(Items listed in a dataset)
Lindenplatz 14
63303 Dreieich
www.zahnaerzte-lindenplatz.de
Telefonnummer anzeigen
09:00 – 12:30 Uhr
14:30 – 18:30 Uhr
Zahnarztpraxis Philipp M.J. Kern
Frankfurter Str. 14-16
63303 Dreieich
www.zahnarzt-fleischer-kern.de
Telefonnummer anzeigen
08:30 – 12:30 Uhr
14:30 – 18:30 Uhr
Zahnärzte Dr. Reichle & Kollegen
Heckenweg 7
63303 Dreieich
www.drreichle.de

--

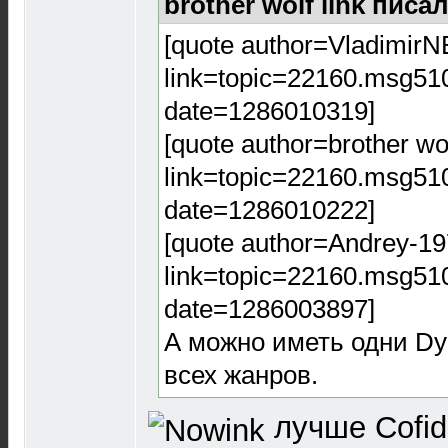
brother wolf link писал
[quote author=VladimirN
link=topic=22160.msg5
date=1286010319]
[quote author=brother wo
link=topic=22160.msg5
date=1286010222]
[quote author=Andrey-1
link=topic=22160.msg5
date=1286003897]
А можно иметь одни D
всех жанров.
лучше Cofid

▶ Exercise details: Each line of the data that holds the word "date" should be copied.

▶ Reply to the task:
date=1286010319]
date=1286010222]
date=1286003897]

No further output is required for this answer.